• [EXTRACTED RECORDS]:
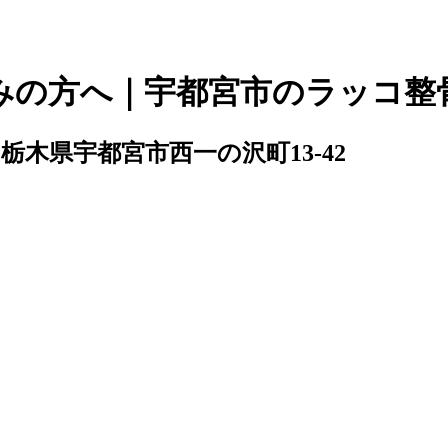
みの方へ｜宇都宮市のラッコ整骨
046 栃木県宇都宮市西一の沢町13-42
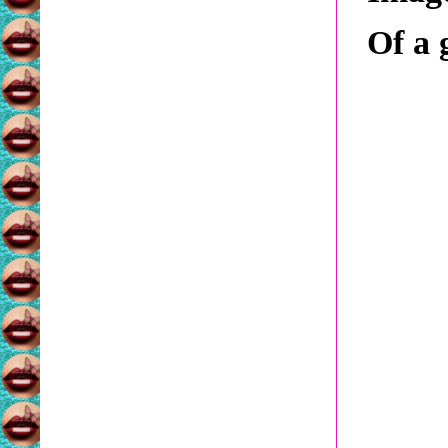
Of a g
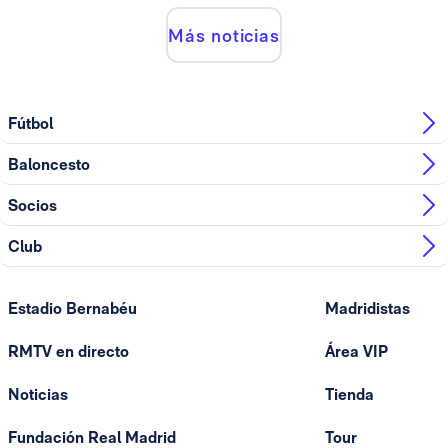
Más noticias
Fútbol
Baloncesto
Socios
Club
Estadio Bernabéu
Madridistas
RMTV en directo
Área VIP
Noticias
Tienda
Fundación Real Madrid
Tour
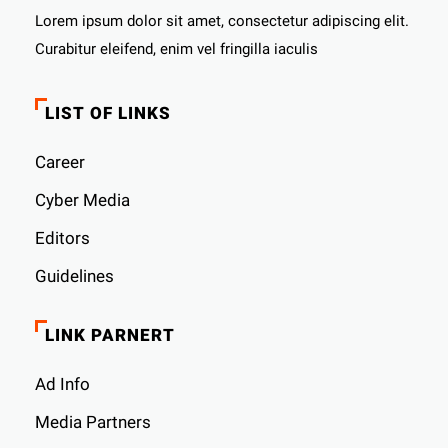
Lorem ipsum dolor sit amet, consectetur adipiscing elit.
Curabitur eleifend, enim vel fringilla iaculis
LIST OF LINKS
Career
Cyber ​​Media
Editors
Guidelines
LINK PARNERT
Ad Info
Media Partners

• [ASSIGNMENT]: Without any pictures, please reproduce the full set of entries.

• [RESPONSE AREA]:
みの方へ｜宇都宮市のラッコ整骨
046 栃木県宇都宮市西一の沢町13-42
Of a g
Más noticias
Fútbol
Baloncesto
Socios
Club
Estadio Bernabéu
Madridistas
RMTV en directo
Área VIP
Noticias
Tienda
Fundación Real Madrid
Tour
Lorem ipsum dolor sit amet, consectetur adipiscing elit.
Curabitur eleifend, enim vel fringilla iaculis
LIST OF LINKS
Career
Cyber ​​Media
Editors
Guidelines
LINK PARNERT
Ad Info
Media Partners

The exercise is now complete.